/tmvec

Primary LanguageJupyter NotebookBSD 3-Clause "New" or "Revised" LicenseBSD-3-Clause

Paper

TM-Vec: template modeling vectors for fast homology detection and alignment: https://www.biorxiv.org/content/10.1101/2022.07.25.501437v1

Embed sequences with TM-vec

Installation

First create a conda environment with python=3.9 installed. If you are using cpu, use

conda create -n tmvec faiss-cpu python -c pytorch

If the installation fails, you may need to install mkl via conda install mkl=2021 mkl_fft

Once your conda enviroment is installed and activated (i.e. conda activate tmvec), then install tmvec via pip install tmvec. If you are using a GPU, you may need to reinstall the gpu version of pytorch. See the pytorch webpage for more details.

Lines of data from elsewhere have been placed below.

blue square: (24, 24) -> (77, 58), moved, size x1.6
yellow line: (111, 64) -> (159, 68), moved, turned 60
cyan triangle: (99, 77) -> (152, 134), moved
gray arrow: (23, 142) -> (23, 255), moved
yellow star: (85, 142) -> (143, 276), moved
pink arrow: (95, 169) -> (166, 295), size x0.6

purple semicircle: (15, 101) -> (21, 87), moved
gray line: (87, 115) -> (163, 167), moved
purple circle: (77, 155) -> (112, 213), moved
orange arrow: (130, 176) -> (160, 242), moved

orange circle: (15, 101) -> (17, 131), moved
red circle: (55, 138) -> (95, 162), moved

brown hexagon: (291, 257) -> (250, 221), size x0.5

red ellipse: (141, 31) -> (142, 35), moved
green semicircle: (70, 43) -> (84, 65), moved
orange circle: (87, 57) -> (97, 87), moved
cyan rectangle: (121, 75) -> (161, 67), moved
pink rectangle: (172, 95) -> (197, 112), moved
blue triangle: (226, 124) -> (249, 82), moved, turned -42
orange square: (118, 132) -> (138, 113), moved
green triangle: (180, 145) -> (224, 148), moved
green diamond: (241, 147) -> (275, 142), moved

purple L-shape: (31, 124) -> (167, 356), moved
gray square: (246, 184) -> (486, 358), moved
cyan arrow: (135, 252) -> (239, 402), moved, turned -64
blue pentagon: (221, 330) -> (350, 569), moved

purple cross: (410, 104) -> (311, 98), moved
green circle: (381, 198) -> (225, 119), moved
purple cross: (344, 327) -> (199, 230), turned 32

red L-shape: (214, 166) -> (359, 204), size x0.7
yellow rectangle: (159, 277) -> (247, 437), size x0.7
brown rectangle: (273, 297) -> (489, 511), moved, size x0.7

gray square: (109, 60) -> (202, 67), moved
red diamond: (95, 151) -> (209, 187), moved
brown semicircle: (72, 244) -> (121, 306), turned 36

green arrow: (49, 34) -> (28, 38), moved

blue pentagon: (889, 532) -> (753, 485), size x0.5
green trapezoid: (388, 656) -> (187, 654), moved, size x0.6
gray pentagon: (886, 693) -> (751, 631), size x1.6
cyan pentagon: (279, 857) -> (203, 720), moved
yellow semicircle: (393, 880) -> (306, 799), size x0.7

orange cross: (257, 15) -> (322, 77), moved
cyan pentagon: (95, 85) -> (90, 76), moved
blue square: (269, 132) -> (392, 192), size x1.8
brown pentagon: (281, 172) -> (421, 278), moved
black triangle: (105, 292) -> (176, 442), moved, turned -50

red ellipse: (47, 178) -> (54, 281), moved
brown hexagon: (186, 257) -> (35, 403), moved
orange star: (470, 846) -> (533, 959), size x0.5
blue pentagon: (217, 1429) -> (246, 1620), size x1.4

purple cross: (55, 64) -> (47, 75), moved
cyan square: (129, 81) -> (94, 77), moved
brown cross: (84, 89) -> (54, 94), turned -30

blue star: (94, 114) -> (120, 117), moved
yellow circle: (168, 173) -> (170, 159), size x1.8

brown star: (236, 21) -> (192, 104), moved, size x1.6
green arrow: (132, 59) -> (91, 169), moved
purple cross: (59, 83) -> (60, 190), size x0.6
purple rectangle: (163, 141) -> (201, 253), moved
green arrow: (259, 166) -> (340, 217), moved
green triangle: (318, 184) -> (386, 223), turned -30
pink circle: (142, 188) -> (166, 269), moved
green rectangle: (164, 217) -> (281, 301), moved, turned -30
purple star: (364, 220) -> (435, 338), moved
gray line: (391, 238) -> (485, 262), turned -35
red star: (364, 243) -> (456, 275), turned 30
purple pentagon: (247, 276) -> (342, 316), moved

Run TM-Vec from the command line

If the computer is connected to the internet, then all the models will be downloaded automatically. If the computer is not connected to the internet, then the models will need to be downloaded manually, and the paths to the models will need to be specified.

tmvec build-db \
    --input-fasta small_embed.fasta \
    --output db_test/small_fasta

To query a sequences against a database use:

tmvec search \
    --query small_embed.fasta \
    --database db_test/small_fasta.npz \
    --output db_test/result.tsv

We suggest to make first runs on a smaller batches with internet connection. After first run models will be downloaded to cache directory, and afterwards can be manually inputted into CLI in case computing nodes do not have access to the internet.

CPU/GPU difference

For CPU execution, we utilize ONNX protein language models, which give a slight speedup. For GPU, we use a standard ProtT5 with torch.compile directive, which seems to be faster than ONNX.